The second article is about the SNARE complex (Figure 2), which in most cases mediates intracellular membrane fusions [2]. The basic cycle is as follows. The 2 membranes, which have SNARE proteins on their respective surfaces as ‘contact points’, move towards each other. A docking event takes place and the SNARE proteins associate with each other to lock up the 2 membranes. The pulling action increases the membrane curvature, and ‘breaks’ up the inside by exposing the interior face of membrane. This leads to the contact between the distal sides of the 2 membranes, forming a fusion pore as a result. Finally, hen the curvature is relieved, the 2 membranes are fused together as a new membrane. After that, the SNARE complexes disassemble and can be recycled, via hydrolysis of ATP, to facilitate another round of membrane fusion. Though a basic picture is known, we have to be cautious that some of the detailed points are still controversial and demand further confirmation.

There are already a number of informative review articles regarding the SNARE complex [3], yet this one has a slightly different focus. It is found that, when the assembly of SNARE complex is carried out in vitro, it is far slower in rate than the effective process that takes place in vivo. This obviously suggests there are some missing components in the in vitro conditions that hinder that from being a good model for the real process. Thus, a number of techniques have been used to study and understand the action of the SNARE complex in vivo, and they are reviewed in the article. For example, X-ray crystallography has been used to study the complex formd from SNARE proteins and other accessory proteins (Sec1-Munc18 protein for example), shedding light on the mechanism. A particularly interesting X-ray structure is related to neuronal SNARE complex – its binding to Synaptotagmin 1, the synaptic protein that serves as a Ca2+ sensor and is involved in neuronal exocytosis and regulation of release of neurotransmitter. On the other hand, cryo-electron microscopy has also been employed to visualize the disassembly of SNARE complex by NSF and SNAP proteins. Of course, better attempts for the re-constitution of the cell systems in vitro has also led to a more realistic model for the in vivo process.

I have also found a further paper which links up the 2 concepts together, and it should be very useful for us to see how all these mechanisms (and other such as calcium and phosphoinositide signalling) working together in a cellular system [4].

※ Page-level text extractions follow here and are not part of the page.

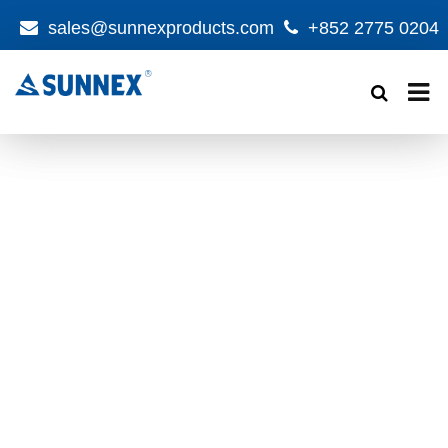
sales@sunnexproducts.com
+852 2775 0204
Products
search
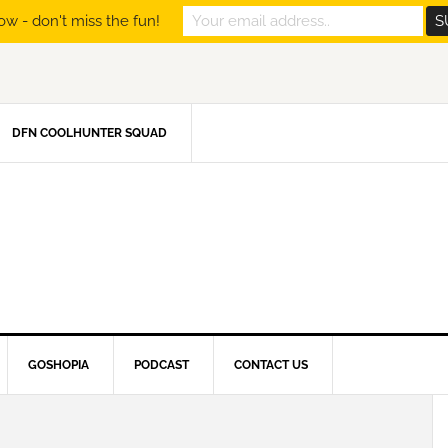
ow - don't miss the fun!
DFN COOLHUNTER SQUAD
GOSHOPIA
PODCAST
CONTACT US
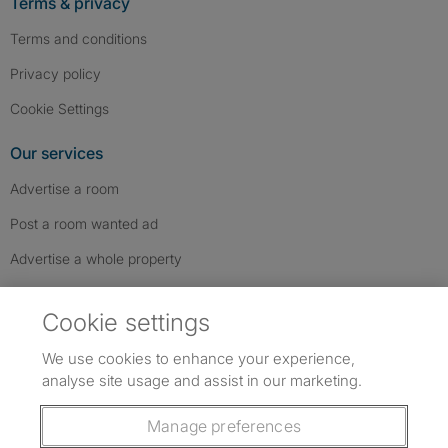
Terms & privacy
Terms and conditions
Privacy policy
Cookie Settings
Our services
Advertise a room
Post a room wanted ad
Advertise a whole property
Help & contact
Cookie settings
Contact us
We use cookies to enhance your experience,
FAQs
analyse site usage and assist in our marketing.
Follow SpareRoom on Instagram
SpareRoom on Facebook
SpareRoom on TikTok
Follow us:
Manage preferences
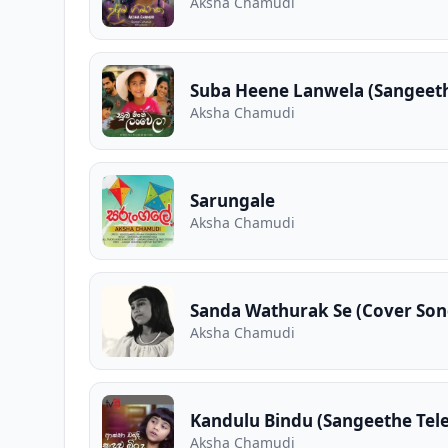
Aksha Chamudi
Suba Heene Lanwela (Sangeet
Aksha Chamudi
Sarungale
Aksha Chamudi
Sanda Wathurak Se (Cover Son
Aksha Chamudi
Kandulu Bindu (Sangeethe Tel
Aksha Chamudi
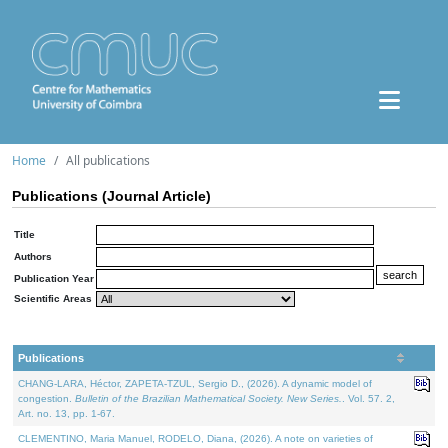
Home
All publications
Publications (Journal Article)
Title
Authors
Publication Year
Scientific Areas
Publications
CHANG-LARA, Héctor, ZAPETA-TZUL, Sergio D., (2026). A dynamic model of
congestion.
Bulletin of the Brazilian Mathematical Society. New Series.
. Vol. 57. 2,
Art. no. 13, pp. 1-67.
CLEMENTINO, Maria Manuel, RODELO, Diana, (2026). A note on varieties of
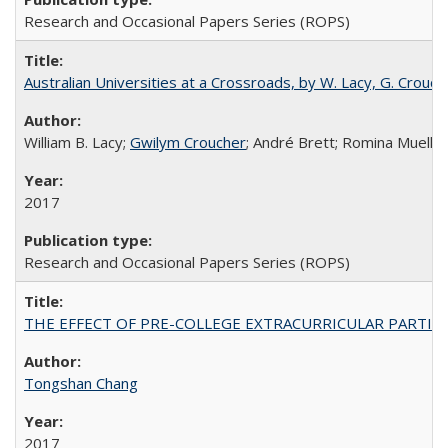
Research and Occasional Papers Series (ROPS)
Australian Universities at a Crossroads, by W. Lacy, G. Crouche
William B. Lacy;
Gwilym Croucher
; André Brett; Romina Mueller
2017
Research and Occasional Papers Series (ROPS)
THE EFFECT OF PRE-COLLEGE EXTRACURRICULAR PARTICIP
Tongshan Chang
2017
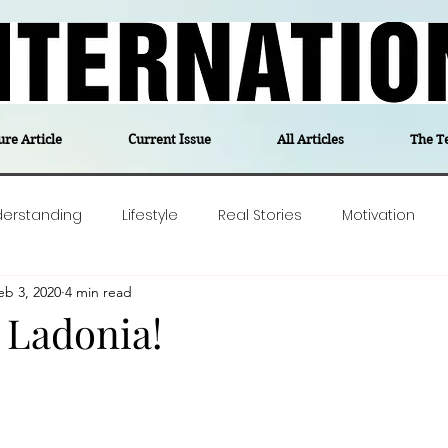
ure Article
Current Issue
All Articles
The T
derstanding
Lifestyle
Real Stories
Motivation
eb 3, 2020
4 min read
olitics
Travel
Opinion
The feel-good stories of
 Ladonia!
ForgottenGold
Last Week In Denmark
Editor's notes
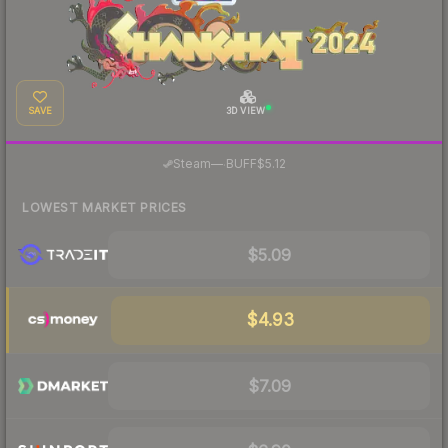
SAVE
3D VIEW
·
Steam
—
BUFF
$5.12
LOWEST MARKET PRICES
$5.09
$4.93
$7.09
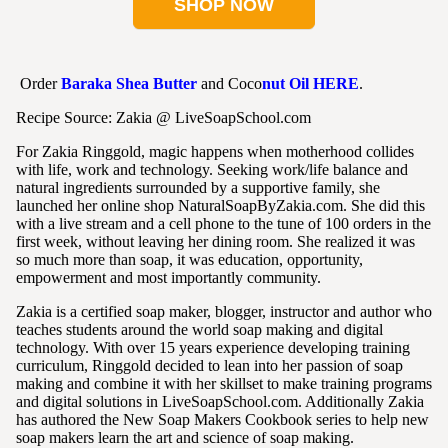
SHOP NOW
Order
Baraka Shea Butter
and Coco
nut Oil
HERE
.
Recipe Source: Zakia @ LiveSoapSchool.com
For Zakia Ringgold, magic happens when motherhood collides
with life, work and technology. Seeking work/life balance and
natural ingredients surrounded by a supportive family, she
launched her online shop NaturalSoapByZakia.com. She did this
with a live stream and a cell phone to the tune of 100 orders in the
first week, without leaving her dining room. She realized it was
so much more than soap, it was education, opportunity,
empowerment and most importantly community.
Zakia is a certified soap maker, blogger, instructor and author who
teaches students around the world soap making and digital
technology. With over 15 years experience developing training
curriculum, Ringgold decided to lean into her passion of soap
making and combine it with her skillset to make training programs
and digital solutions in LiveSoapSchool.com. Additionally Zakia
has authored the New Soap Makers Cookbook series to help new
soap makers learn the art and science of soap making.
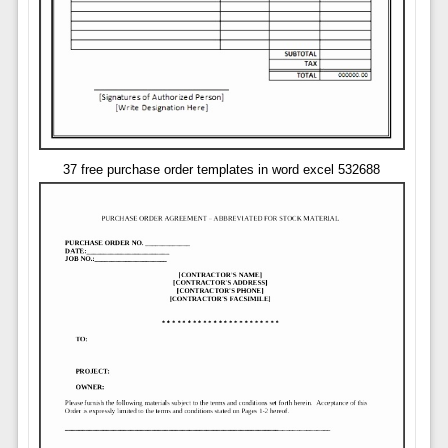
37 free purchase order templates in word excel 532688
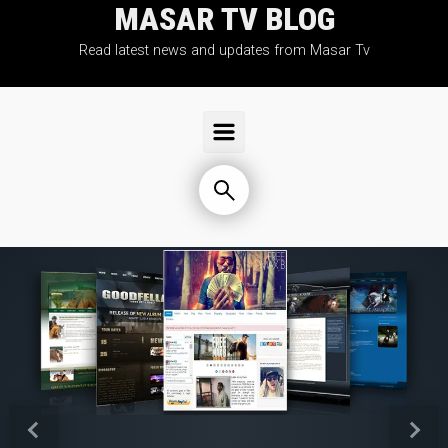
MASAR TV BLOG
Skip to main content
Read latest news and updates from Masar Tv
Previous
Next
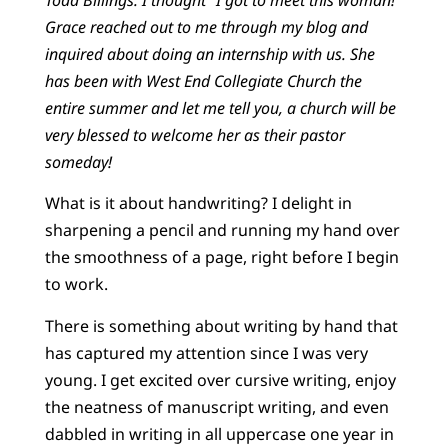
Grace reached out to me through my blog and
inquired about doing an internship with us. She
has been with West End Collegiate Church the
entire summer and let me tell you, a church will be
very blessed to welcome her as their pastor
someday!
What is it about handwriting? I delight in
sharpening a pencil and running my hand over
the smoothness of a page, right before I begin
to work.
There is something about writing by hand that
has captured my attention since I was very
young. I get excited over cursive writing, enjoy
the neatness of manuscript writing, and even
dabbled in writing in all uppercase one year in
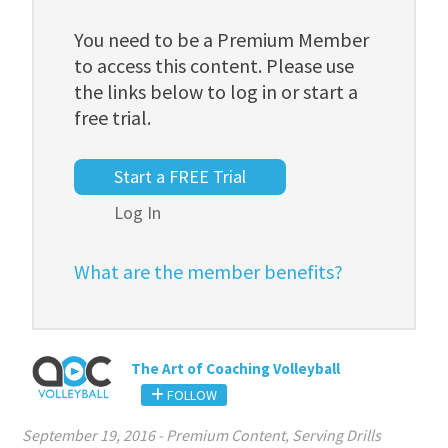
You need to be a Premium Member
to access this content. Please use
the links below to log in or start a
free trial.
Start a FREE Trial
Log In
What are the member benefits?
The Art of Coaching Volleyball
FOLLOW
September 19, 2016
-
Premium Content
,
Serving Drills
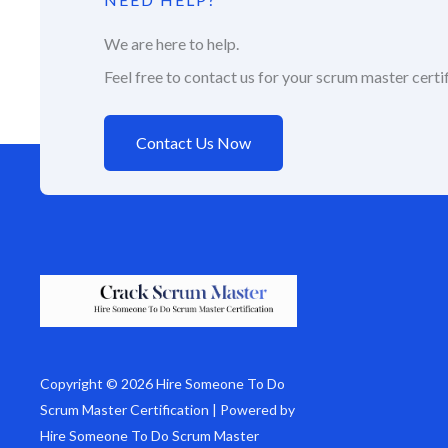
We are here to help.
Feel free to contact us for your scrum master certif
Contact Us Now
Copyright © 2026 Hire Someone To Do
Scrum Master Certification | Powered by
Hire Someone To Do Scrum Master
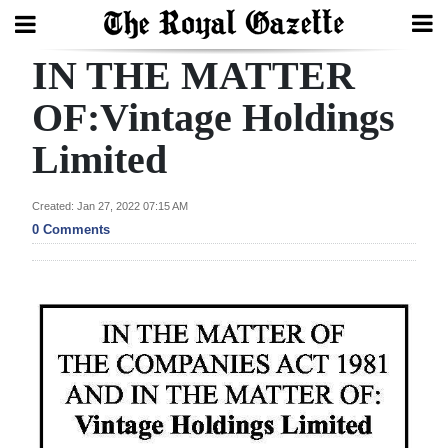
IN THE MATTER
Search
OF:Vintage Holdings
Limited
Home
Year
Created: Jan 27, 2022 07:15 AM
In
0 Comments
Review
Bermuda
Budget
Election
2025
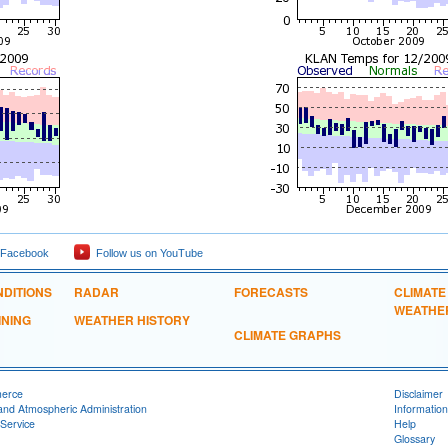
 Facebook
Follow us on YouTube
DITIONS
RADAR
FORECASTS
CLIMATE
WEATHE
INING
WEATHER HISTORY
CLIMATE GRAPHS
merce
Disclaimer
and Atmospheric Administration
Information
Service
Help
Glossary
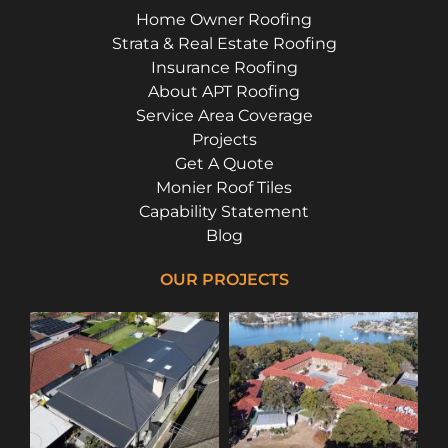
Home Owner Roofing
Strata & Real Estate Roofing
Insurance Roofing
About APT Roofing
Service Area Coverage
Projects
Get A Quote
Monier Roof Tiles
Capability Statement
Blog
OUR PROJECTS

Hope you find all these useful!

by Ed Law
23/8/2016

Reference :

1. Regulating Rho GTPases and their regulators, Richard G. Hodge and Anne J. Ridley,
Nature Reviews Molecular Cell Biology, 2016, 17, 496–510. doi:10.1038/nrm.2016.67

2. Chaperoning SNARE assembly and disassembly, Richard W. Baker and Frederick M. Hughson
Nature Reviews Molecular Cell Biology, 2016, 17, 465–479.
doi:10.1038/nrm.2016.65

3. For example, see: (a) SNAREs — engines for membrane fusion, Reinhard Jahn and Richard H. Scheller, Nature Reviews Molecular Cell Biology, 2006, 7, 631-643; (b) SNARE-mediated membrane fusion, Yu A. Chen and Richard H. Scheller, Nature Reviews Molecular Cell Biology, 2001, 2, 98-106.

4. The role of Rho GTPases and SNAREs in mediator release from granulocytes, Paige Lacy, Pharmacology & Therapeutics, 2005, 107, 358 – 376.